## TASK BRIEF
From the records below, transcribe exactly the lines that begin at the line with "房、（頻度不明）月経障害、良性頭蓋内圧亢進症。" and end at the line with "時には、サンディミュンの投与量を上回らないようにするな", both included.

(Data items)
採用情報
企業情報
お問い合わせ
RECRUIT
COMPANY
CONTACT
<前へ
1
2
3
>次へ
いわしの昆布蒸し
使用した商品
...
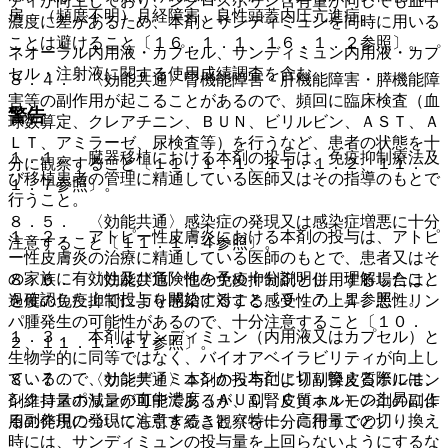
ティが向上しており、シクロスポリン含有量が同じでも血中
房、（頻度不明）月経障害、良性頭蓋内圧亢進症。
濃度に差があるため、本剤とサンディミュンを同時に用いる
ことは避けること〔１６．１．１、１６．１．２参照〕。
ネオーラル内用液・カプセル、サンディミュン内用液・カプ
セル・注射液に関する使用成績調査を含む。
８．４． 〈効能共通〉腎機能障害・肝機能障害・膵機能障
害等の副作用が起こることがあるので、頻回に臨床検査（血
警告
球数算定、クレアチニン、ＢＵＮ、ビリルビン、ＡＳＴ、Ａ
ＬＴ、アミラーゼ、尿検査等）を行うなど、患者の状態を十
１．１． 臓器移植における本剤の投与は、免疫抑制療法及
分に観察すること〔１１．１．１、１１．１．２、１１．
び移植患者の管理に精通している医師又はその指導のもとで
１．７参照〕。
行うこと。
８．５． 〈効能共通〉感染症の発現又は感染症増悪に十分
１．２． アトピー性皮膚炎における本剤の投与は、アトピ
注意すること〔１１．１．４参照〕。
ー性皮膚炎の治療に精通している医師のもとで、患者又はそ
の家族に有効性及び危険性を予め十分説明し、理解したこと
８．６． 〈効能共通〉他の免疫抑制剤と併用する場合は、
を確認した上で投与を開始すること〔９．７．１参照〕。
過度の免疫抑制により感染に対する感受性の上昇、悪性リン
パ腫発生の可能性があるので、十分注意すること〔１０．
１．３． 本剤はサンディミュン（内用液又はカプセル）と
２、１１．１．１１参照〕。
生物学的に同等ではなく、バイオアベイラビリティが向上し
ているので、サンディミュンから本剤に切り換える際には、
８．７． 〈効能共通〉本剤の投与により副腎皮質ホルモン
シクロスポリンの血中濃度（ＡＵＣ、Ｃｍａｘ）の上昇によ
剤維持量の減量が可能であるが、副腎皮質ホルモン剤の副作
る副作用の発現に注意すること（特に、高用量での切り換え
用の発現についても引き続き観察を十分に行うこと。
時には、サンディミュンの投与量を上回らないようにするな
* * *
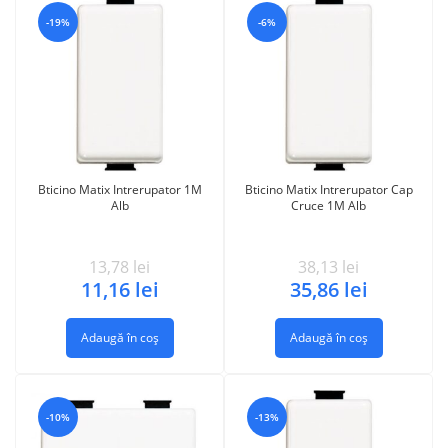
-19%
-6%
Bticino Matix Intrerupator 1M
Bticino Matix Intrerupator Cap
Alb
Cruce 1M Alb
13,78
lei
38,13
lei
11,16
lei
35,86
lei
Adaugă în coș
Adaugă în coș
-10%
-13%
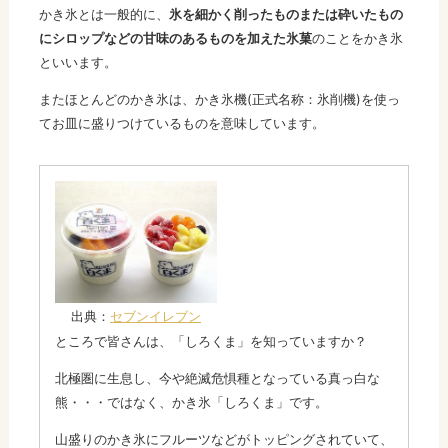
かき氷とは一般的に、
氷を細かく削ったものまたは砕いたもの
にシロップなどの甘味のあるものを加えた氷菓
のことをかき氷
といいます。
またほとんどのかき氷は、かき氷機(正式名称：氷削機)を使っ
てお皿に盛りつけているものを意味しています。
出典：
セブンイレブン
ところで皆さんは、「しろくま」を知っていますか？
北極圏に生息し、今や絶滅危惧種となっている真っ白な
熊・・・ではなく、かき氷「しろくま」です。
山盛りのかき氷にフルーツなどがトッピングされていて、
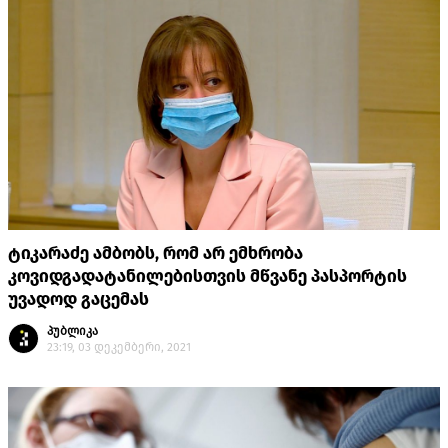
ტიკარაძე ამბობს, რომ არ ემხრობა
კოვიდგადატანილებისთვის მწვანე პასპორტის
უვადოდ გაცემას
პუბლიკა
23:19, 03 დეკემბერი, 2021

## OUTPUT BELOW
房、（頻度不明）月経障害、良性頭蓋内圧亢進症。
濃度に差があるため、本剤とサンディミュンを同時に用いる
ことは避けること〔１６．１．１、１６．１．２参照〕。
ネオーラル内用液・カプセル、サンディミュン内用液・カプ
セル・注射液に関する使用成績調査を含む。
８．４． 〈効能共通〉腎機能障害・肝機能障害・膵機能障
害等の副作用が起こることがあるので、頻回に臨床検査（血
警告
球数算定、クレアチニン、ＢＵＮ、ビリルビン、ＡＳＴ、Ａ
ＬＴ、アミラーゼ、尿検査等）を行うなど、患者の状態を十
１．１． 臓器移植における本剤の投与は、免疫抑制療法及
分に観察すること〔１１．１．１、１１．１．２、１１．
び移植患者の管理に精通している医師又はその指導のもとで
１．７参照〕。
行うこと。
８．５． 〈効能共通〉感染症の発現又は感染症増悪に十分
１．２． アトピー性皮膚炎における本剤の投与は、アトピ
注意すること〔１１．１．４参照〕。
ー性皮膚炎の治療に精通している医師のもとで、患者又はそ
の家族に有効性及び危険性を予め十分説明し、理解したこと
８．６． 〈効能共通〉他の免疫抑制剤と併用する場合は、
を確認した上で投与を開始すること〔９．７．１参照〕。
過度の免疫抑制により感染に対する感受性の上昇、悪性リン
パ腫発生の可能性があるので、十分注意すること〔１０．
１．３． 本剤はサンディミュン（内用液又はカプセル）と
２、１１．１．１１参照〕。
生物学的に同等ではなく、バイオアベイラビリティが向上し
ているので、サンディミュンから本剤に切り換える際には、
８．７． 〈効能共通〉本剤の投与により副腎皮質ホルモン
シクロスポリンの血中濃度（ＡＵＣ、Ｃｍａｘ）の上昇によ
剤維持量の減量が可能であるが、副腎皮質ホルモン剤の副作
る副作用の発現に注意すること（特に、高用量での切り換え
用の発現についても引き続き観察を十分に行うこと。
時には、サンディミュンの投与量を上回らないようにするな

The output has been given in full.